_Problem_
Within the records below, reproduce without change the lines from the line that has "телеграм-каналом" through the line that has "журналистике, но с", and only those.

_Record excerpts_
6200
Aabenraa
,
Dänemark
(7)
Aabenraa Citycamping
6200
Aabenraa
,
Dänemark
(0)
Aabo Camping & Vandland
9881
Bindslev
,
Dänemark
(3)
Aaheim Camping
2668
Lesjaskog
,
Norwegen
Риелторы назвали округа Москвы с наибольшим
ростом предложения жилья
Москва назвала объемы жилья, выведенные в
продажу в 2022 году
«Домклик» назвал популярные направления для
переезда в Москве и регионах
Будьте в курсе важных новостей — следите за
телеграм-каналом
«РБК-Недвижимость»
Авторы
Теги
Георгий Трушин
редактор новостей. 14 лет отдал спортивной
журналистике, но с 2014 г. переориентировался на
...
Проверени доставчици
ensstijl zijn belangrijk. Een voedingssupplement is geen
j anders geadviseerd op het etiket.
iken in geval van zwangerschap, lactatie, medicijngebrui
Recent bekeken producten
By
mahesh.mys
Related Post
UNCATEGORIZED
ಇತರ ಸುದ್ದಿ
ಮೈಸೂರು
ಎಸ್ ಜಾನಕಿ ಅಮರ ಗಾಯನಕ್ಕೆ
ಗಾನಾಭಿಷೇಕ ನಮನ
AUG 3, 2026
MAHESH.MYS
...
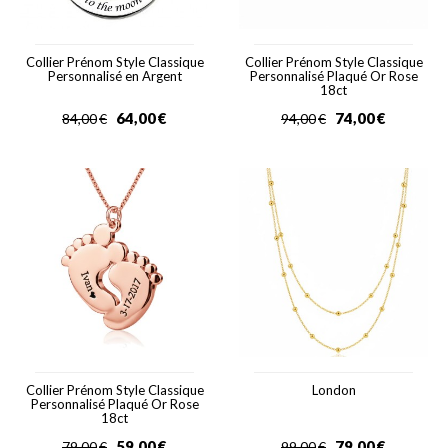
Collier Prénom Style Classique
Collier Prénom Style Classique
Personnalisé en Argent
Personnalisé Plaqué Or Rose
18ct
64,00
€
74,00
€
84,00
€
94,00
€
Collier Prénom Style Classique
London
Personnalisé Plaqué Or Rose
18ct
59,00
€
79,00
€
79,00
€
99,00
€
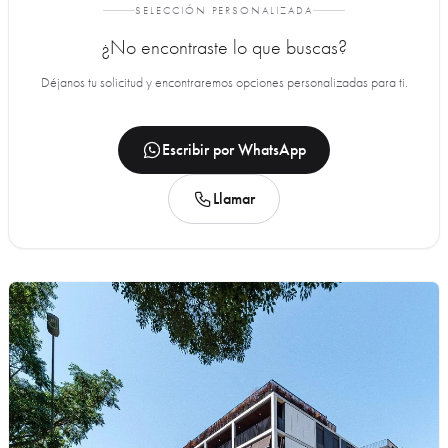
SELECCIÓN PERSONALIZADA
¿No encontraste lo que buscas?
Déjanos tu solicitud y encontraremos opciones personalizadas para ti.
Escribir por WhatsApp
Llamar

_Answer below_
телеграм-каналом
«РБК-Недвижимость»
Авторы
Теги
Георгий Трушин
редактор новостей. 14 лет отдал спортивной
журналистике, но с 2014 г. переориентировался на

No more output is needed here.